De los métodos de espectrometría de masas se optó por emplear ionización MALDI (Matrix- Assisted Laser Desorption/Ionizacion o desorción/ionización láser asistida por matriz) y un analizador de tiempo de vuelo (TOF, Time-Of Flight) en el que los iones se separan en función de su relación masa/carga (m/z) tras ser acelerados en un campo eléctrico, método conocido como MALDI-TOF. Esta metodología es rápida (menos de 1 min para determinar masas moleculares de péptidos), sensible (detecta cantidades inferiores a 1 pmol) y precisa para la

determinación de la masa molecular, lo que permite una rápida identificación de proteínas proveniente de sus fuentes naturales y realizar estudios de las modificaciones postraduccionales (proteólisis, glicosilación, fosforilación y oxidaciones) sufridas por las proteínas.

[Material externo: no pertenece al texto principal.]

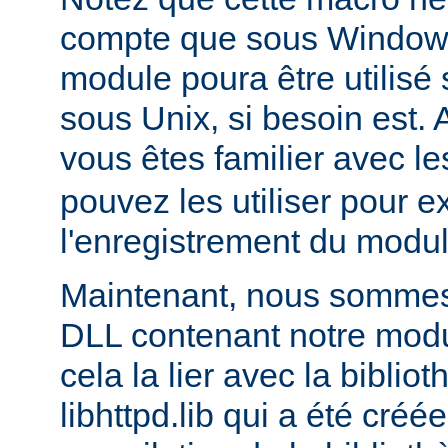
compte que sous Windows,
module poura être utilis
sous Unix, si besoin est. 
vous êtes familier avec le
pouvez les utiliser pour e
l'enregistrement du modul
Maintenant, nous sommes 
DLL contenant notre module
cela la lier avec la biblio
libhttpd.lib qui a été créé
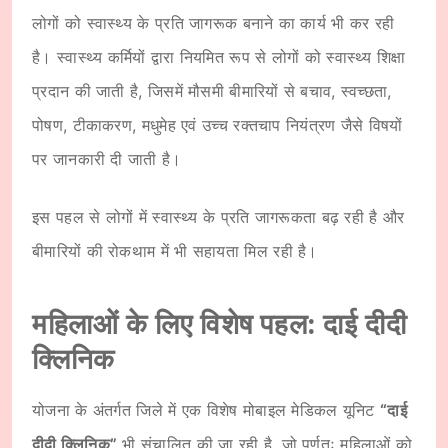
लोगों को स्वास्थ्य के प्रति जागरूक बनाने का कार्य भी कर रही
है। स्वास्थ्य कर्मियों द्वारा नियमित रूप से लोगों को स्वास्थ्य शिक्षा
प्रदान की जाती है, जिसमें मौसमी बीमारियों से बचाव, स्वच्छता,
पोषण, टीकाकरण, मधुमेह एवं उच्च रक्तचाप नियंत्रण जैसे विषयों
पर जानकारी दी जाती है।
इस पहल से लोगों में स्वास्थ्य के प्रति जागरूकता बढ़ रही है और
बीमारियों की रोकथाम में भी सहायता मिल रही है।
महिलाओं के लिए विशेष पहल: दाई दीदी
क्लिनिक
योजना के अंतर्गत जिले में एक विशेष मोबाइल मेडिकल यूनिट
“दाई
दीदी क्लिनिक”
भी संचालित की जा रही है, जो पूर्णतः महिलाओं को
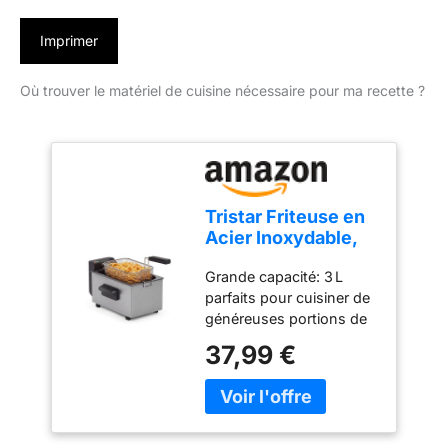
Imprimer
Où trouver le matériel de cuisine nécessaire pour ma recette ?
Tristar Friteuse en
Acier Inoxydable,
Capacité 3L,
Grande capacité: 3 L
Température
parfaits pour cuisiner de
Réglable jusqu’à
généreuses portions de
190°C, Zone Froide,
frites, snacks ou poulet
Pièces Lavables
37,99 €
pour toute la famille
Lave-Vaisselle,
Chauffe rapide:
Parois Froides, FR-
Puissance de 2000 W
9326, Noir
pour une montée en
température rapide et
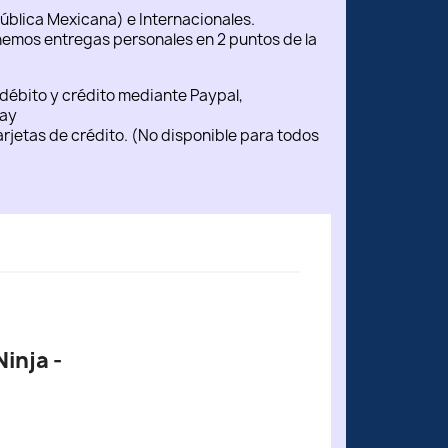
ública Mexicana) e Internacionales.
emos entregas personales en 2 puntos de la
débito y crédito mediante Paypal,
ay
rjetas de crédito. (No disponible para todos
inja -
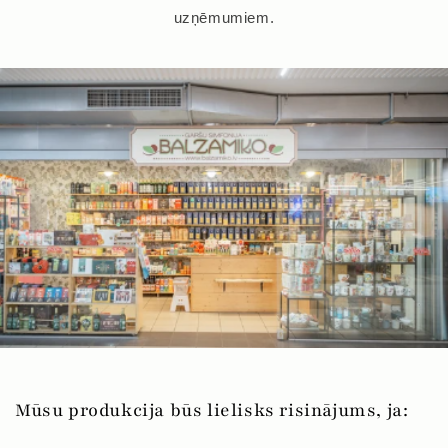
uzņēmumiem.
Mūsu produkcija būs lielisks risinājums, ja:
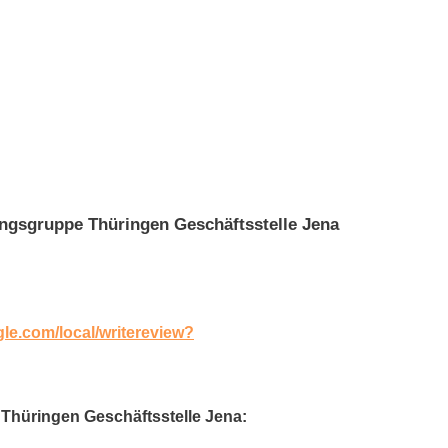
ngsgruppe Thüringen Geschäftsstelle Jena
gle.com/local/writereview?
 Thüringen Geschäftsstelle Jena:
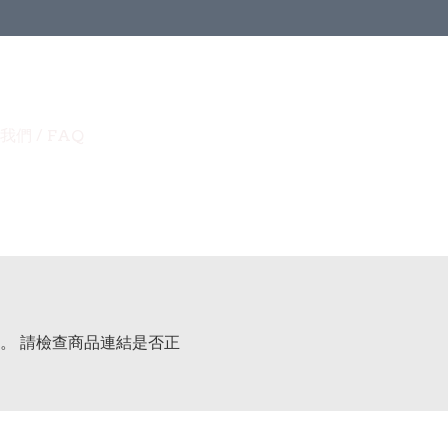
我們 / FAQ
。 請檢查商品連結是否正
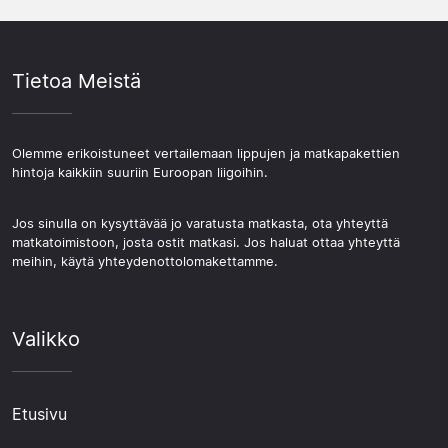
Tietoa Meistä
Olemme erikoistuneet vertailemaan lippujen ja matkapakettien
hintoja kaikkiin suuriin Euroopan liigoihin.
Jos sinulla on kysyttävää jo varatusta matkasta, ota yhteyttä
matkatoimistoon, josta ostit matkasi. Jos haluat ottaa yhteyttä
meihin, käytä yhteydenottolomakettamme.
Valikko
Etusivu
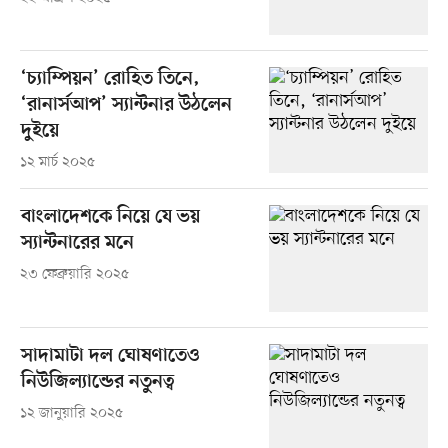
‘চ্যাম্পিয়ন’ রোহিত তিনে,
‘রানার্সআপ’ স্যান্টনার উঠলেন
দুইয়ে
১২ মার্চ ২০২৫
বাংলাদেশকে নিয়ে যে ভয়
স্যান্টনারের মনে
২৩ ফেব্রুয়ারি ২০২৫
সাদামাটা দল ঘোষণাতেও
নিউজিল্যান্ডের নতুনত্ব
১২ জানুয়ারি ২০২৫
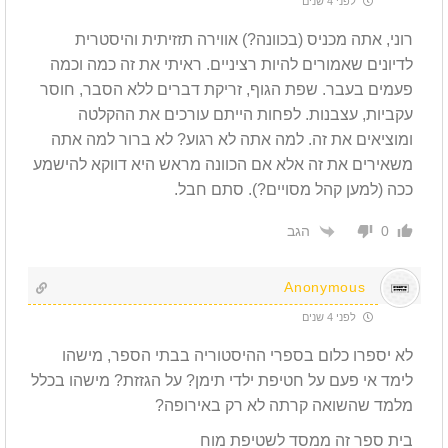
לפני 4 שנים
רוני, אתה מכניס (בכוונה?) אווירה תזזיתית והיסטרית
לדיונים שאמורים להיות רציניים. ראיתי את זה כמה וכמה
פעמים בעבר. שפת הגוף, זריקת דברים ללא הסבר, חוסר
עקביות, עצבנות. לפחות הייתם עורכים את ההקלטה
ומוציאים את זה. למה אתה לא רגוע? לא ברור למה אתה
משאירים את זה אלא אם הכוונה מראש היא דווקא להישמע
ככה (למען קהל מסויים?). סתם חבל.
הגב
0
Anonymous
לפני 4 שנים
לא יספרו כלום בספרי ההיסטוריה בבתי הספר, מישהו
לימד אי פעם על חטיפת ילדי תימן? על הגזזת? מישהו בכלל
מלמד שהשואה קרתה לא רק באירופה?
בית ספר זה ממסד לשטיפת מוח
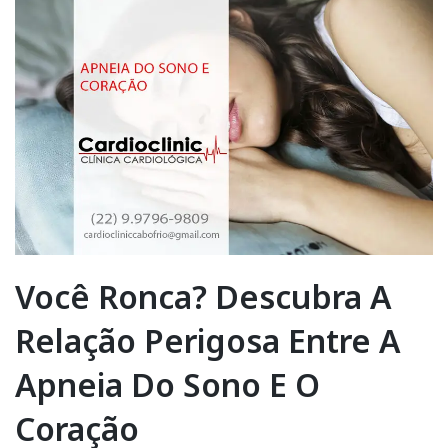
Você Ronca? Descubra A
Relação Perigosa Entre A
Apneia Do Sono E O
Coração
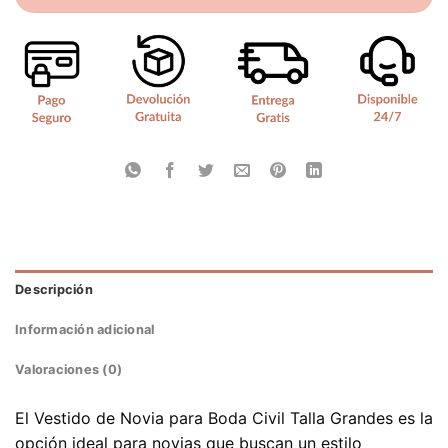
Descripción
Información adicional
Valoraciones (0)
El Vestido de Novia para Boda Civil Talla Grandes es la
opción ideal para novias que buscan un estilo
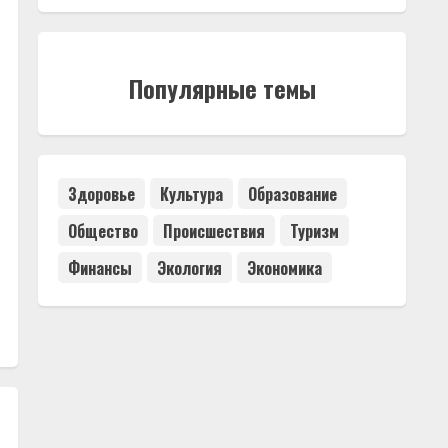
Популярные темы
Здоровье
Культура
Образование
Общество
Происшествия
Туризм
Финансы
Экология
Экономика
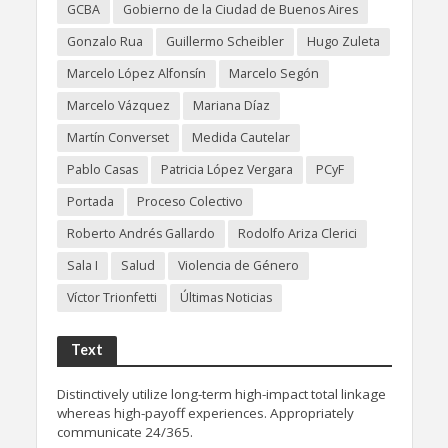
GCBA
Gobierno de la Ciudad de Buenos Aires
Gonzalo Rua
Guillermo Scheibler
Hugo Zuleta
Marcelo López Alfonsín
Marcelo Segón
Marcelo Vázquez
Mariana Díaz
Martín Converset
Medida Cautelar
Pablo Casas
Patricia López Vergara
PCyF
Portada
Proceso Colectivo
Roberto Andrés Gallardo
Rodolfo Ariza Clerici
Sala I
Salud
Violencia de Género
Víctor Trionfetti
Últimas Noticias
Text
Distinctively utilize long-term high-impact total linkage
whereas high-payoff experiences. Appropriately
communicate 24/365.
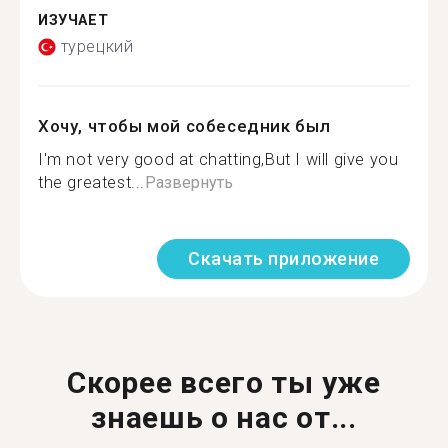
ИЗУЧАЕТ
турецкий
Хочу, чтобы мой собеседник был
I'm not very good at chatting,But I will give you
the greatest...
Развернуть
Скачать приложение
Скорее всего ты уже
знаешь о нас от...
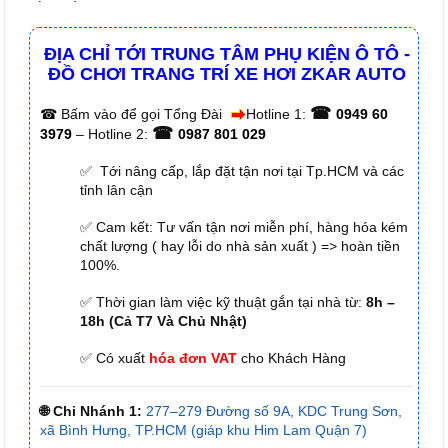
ĐỊA CHỈ TỚI TRUNG TÂM PHỤ KIỆN Ô TÔ -
ĐỒ CHƠI TRANG TRÍ XE HƠI ZKAR AUTO
☎
☎
Bấm vào để gọi Tổng Đài
Hotline 1:
0949 60
☎
3979
– Hotline 2:
0987 801 029
✅ Tới nâng cấp, lắp đặt tận nơi tại Tp.HCM và các
tỉnh lân cận
✅ Cam kết: Tư vấn tận nơi miễn phí, hàng hóa kém
chất lượng ( hay lỗi do nhà sản xuất ) => hoàn tiền
100%.
✅ Thời gian làm việc kỹ thuật gắn tại nhà từ:
8h –
18h (Cả T7 Và Chủ Nhật)
✅ Có xuất
hóa đơn VAT
cho Khách Hàng
🌐 Chi Nhánh 1:
277–279 Đường số 9A, KDC Trung Sơn,
xã Bình Hưng, TP.HCM (giáp khu Him Lam Quận 7)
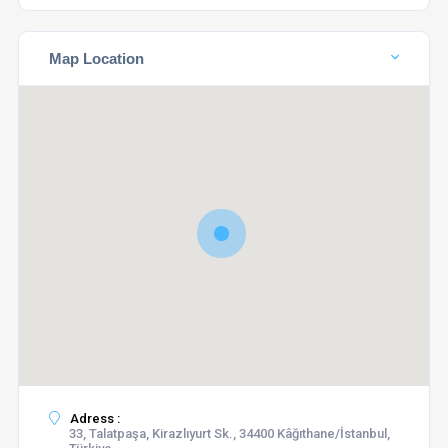
Map Location
Adress :
33, Talatpaşa, Kirazlıyurt Sk., 34400 Kâğıthane/İstanbul,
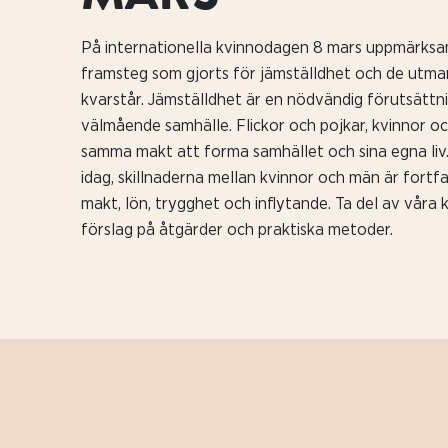
På internationella kvinnodagen 8 mars uppmärksa
framsteg som gjorts för jämställdhet och de utm
kvarstår. Jämställdhet är en nödvändig förutsättni
välmående samhälle. Flickor och pojkar, kvinnor o
samma makt att forma samhället och sina egna liv. 
idag, skillnaderna mellan kvinnor och män är fortfa
makt, lön, trygghet och inflytande. Ta del av våra 
förslag på åtgärder och praktiska metoder.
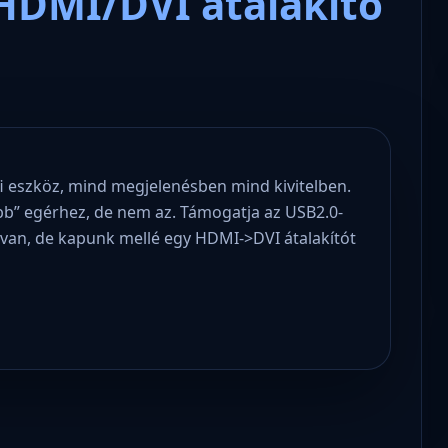
HDMI/DVI átalakító
fi eszköz, mind megjelenésben mind kivitelben.
bb” egérhez, de nem az. Támogatja az USB2.0-
 van, de kapunk mellé egy HDMI->DVI átalakítót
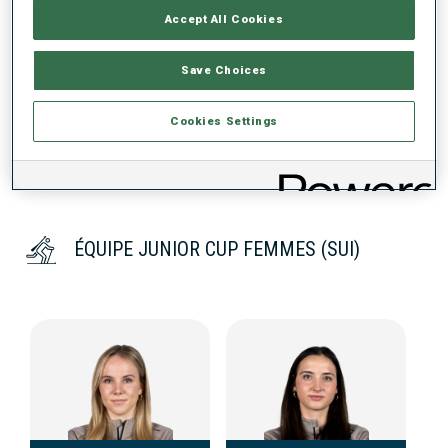
Accept All Cookies
DONNÉES NON DISPONIBLES
Save Choices
Cookies Settings
ÉQUIPE JUNIOR CUP FEMMES (SUI)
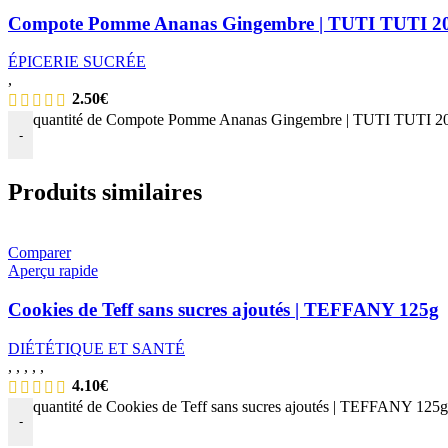
Compote Pomme Ananas Gingembre | TUTI TUTI 2
ÉPICERIE SUCRÉE
,
2.50
€
quantité de Compote Pomme Ananas Gingembre | TUTI TUTI 2
-
Produits similaires
Comparer
Aperçu rapide
Cookies de Teff sans sucres ajoutés | TEFFANY 125g
DIÉTÉTIQUE ET SANTÉ
,
,
,
,
,
4.10
€
quantité de Cookies de Teff sans sucres ajoutés | TEFFANY 125g
-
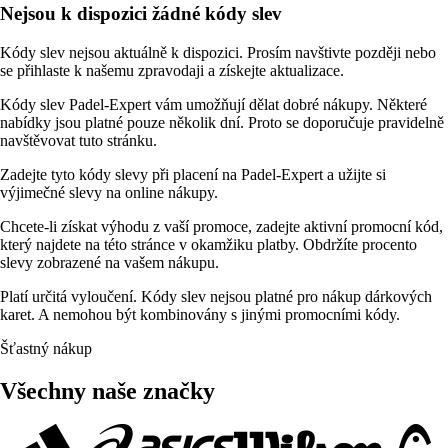
Nejsou k dispozici žádné kódy slev
Kódy slev nejsou aktuálně k dispozici. Prosím navštivte později nebo
se přihlaste k našemu zpravodaji a získejte aktualizace.
Kódy slev Padel-Expert vám umožňují dělat dobré nákupy. Některé
nabídky jsou platné pouze několik dní. Proto se doporučuje pravidelně
navštěvovat tuto stránku.
Zadejte tyto kódy slevy při placení na Padel-Expert a užijte si
výjimečné slevy na online nákupy.
Chcete-li získat výhodu z vaší promoce, zadejte aktivní promocní kód,
který najdete na této stránce v okamžiku platby. Obdržíte procento
slevy zobrazené na vašem nákupu.
Platí určitá vyloučení. Kódy slev nejsou platné pro nákup dárkových
karet. A nemohou být kombinovány s jinými promocními kódy.
Šťastný nákup
Všechny naše značky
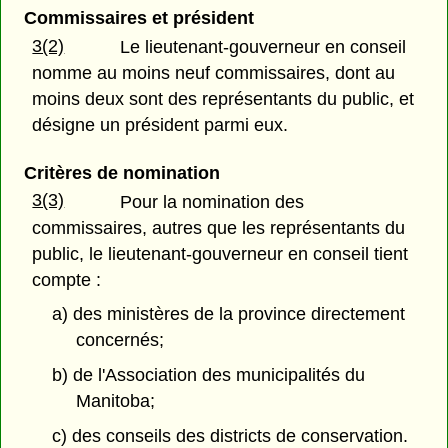
Commissaires et président
3(2)
Le lieutenant-gouverneur en conseil
nomme au moins neuf commissaires, dont au
moins deux sont des représentants du public, et
désigne un président parmi eux.
Critères de nomination
3(3)
Pour la nomination des
commissaires, autres que les représentants du
public, le lieutenant-gouverneur en conseil tient
compte :
a) des ministères de la province directement
concernés;
b) de l'Association des municipalités du
Manitoba;
c) des conseils des districts de conservation.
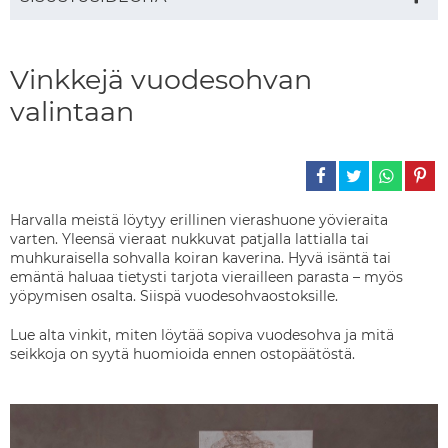
Vinkkejä vuodesohvan
valintaan
Harvalla meistä löytyy erillinen vierashuone yövieraita
varten. Yleensä vieraat nukkuvat patjalla lattialla tai
muhkuraisella sohvalla koiran kaverina. Hyvä isäntä tai
emäntä haluaa tietysti tarjota vierailleen parasta – myös
yöpymisen osalta. Siispä vuodesohvaostoksille.
Lue alta vinkit, miten löytää sopiva vuodesohva ja mitä
seikkoja on syytä huomioida ennen ostopäätöstä.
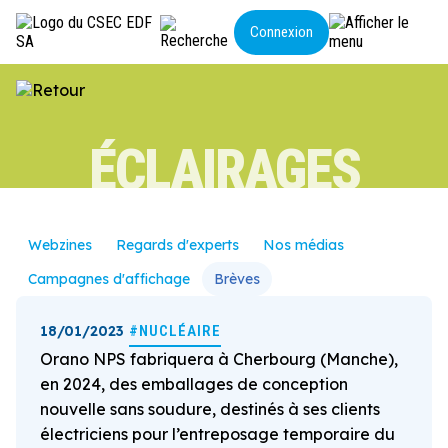
Panneau de gestion des cookies
Connexion
LE CSEC
ACTUALITÉS
NOS ACTIONS
ÉCLAIRAGES
ECLAIRAGES
CONTACT
Webzines
Regards d'experts
Nos médias
Campagnes d'affichage
Brèves
18/01/2023
#NUCLÉAIRE
Orano NPS fabriquera à Cherbourg (Manche),
en 2024, des emballages de conception
nouvelle sans soudure, destinés à ses clients
électriciens pour l’entreposage temporaire du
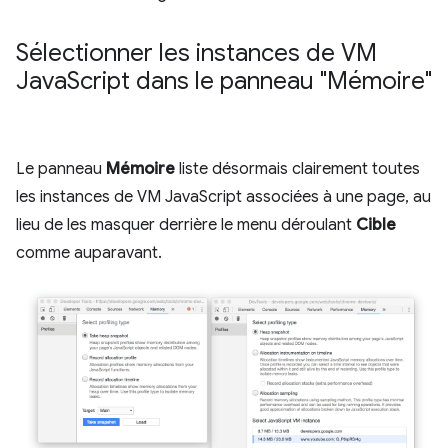
Sélectionner les instances de VM
Java
Script dans le panneau "Mémoire"
Le panneau
Mémoire
liste désormais clairement toutes
les instances de VM JavaScript associées à une page, au
lieu de les masquer derrière le menu déroulant
Cible
comme auparavant.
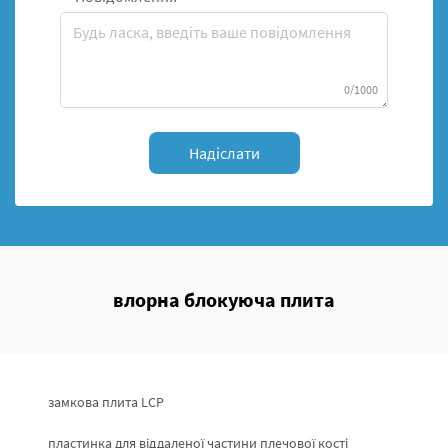
0/1000
Надіслати
влорна блокуюча плита
замкова плита LCP
пластинка для віддаленої частини плечової кості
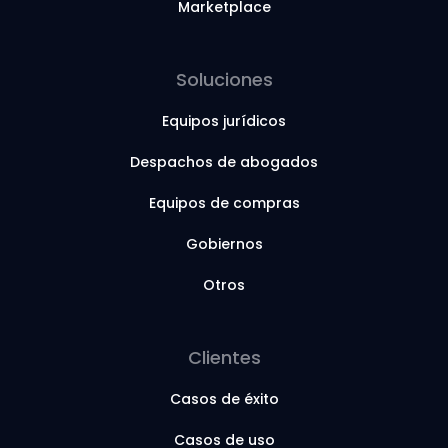
Marketplace
Soluciones
Equipos jurídicos
Despachos de abogados
Equipos de compras
Gobiernos
Otros
Clientes
Casos de éxito
Casos de uso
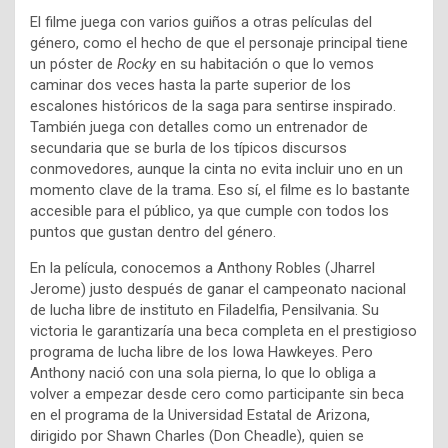
El filme juega con varios guiños a otras películas del
género, como el hecho de que el personaje principal tiene
un póster de
Rocky
en su habitación o que lo vemos
caminar dos veces hasta la parte superior de los
escalones históricos de la saga para sentirse inspirado.
También juega con detalles como un entrenador de
secundaria que se burla de los típicos discursos
conmovedores, aunque la cinta no evita incluir uno en un
momento clave de la trama. Eso sí, el filme es lo bastante
accesible para el público, ya que cumple con todos los
puntos que gustan dentro del género.
En la película, conocemos a Anthony Robles (Jharrel
Jerome) justo después de ganar el campeonato nacional
de lucha libre de instituto en Filadelfia, Pensilvania. Su
victoria le garantizaría una beca completa en el prestigioso
programa de lucha libre de los Iowa Hawkeyes. Pero
Anthony nació con una sola pierna, lo que lo obliga a
volver a empezar desde cero como participante sin beca
en el programa de la Universidad Estatal de Arizona,
dirigido por Shawn Charles (Don Cheadle), quien se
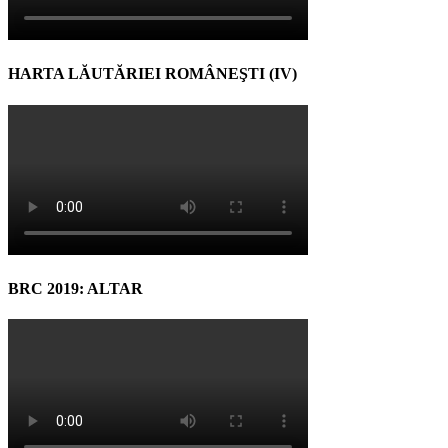
HARTA LĂUTĂRIEI ROMÂNEŞTI (IV)
BRC 2019: ALTAR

Está técnica combinada con cromatografía de inmunoafinidad ha sido aplicada al mapeo de epitopes, habiéndose desarrollado variantes metodológicas para facilitar este tipo de análisis (Lu et al., 2009; Suckau et al., 1990; Zhao and Chalt, 1994).

En este capítulo hemos aplicado esta metodología para el mapeo de epitopes lineales. Básicamente consiste en hidrolizar la molécula blanco empleando proteasas de distinta especificidad, seguido de una incubación con los anticuerpos (en nuestro caso los mAb-CB) cuyos epitopes específicos se desea mapear. Posteriormente se aíslan los complejos anticuerpo-péptido empleando esferas magnéticas y se analiza la composición de los péptidos capturados por desorción de su complejo a los anticuerpos. La comparación de los péptidos antes y después de la captura inmunoquímica permite la identificación de él o los péptidos reconocidos por el anticuerpo (Koehler et al., 2011; Soriani et al., 2010). Aquí se emplearon los anticuerpos monoclonales específicos de las distintas caseínas bovinas, las caseínas purificadas y una proteína recombinante de soja (Gly m 5.0101). Una vez identificados los epitopes reactivos los resultados de inmunoproteómica fueron complementados con biología computacional estructural para comprender las características estructurales de caseínas bovinas y de las proteínas de soja responsables de la reactividad cruzada.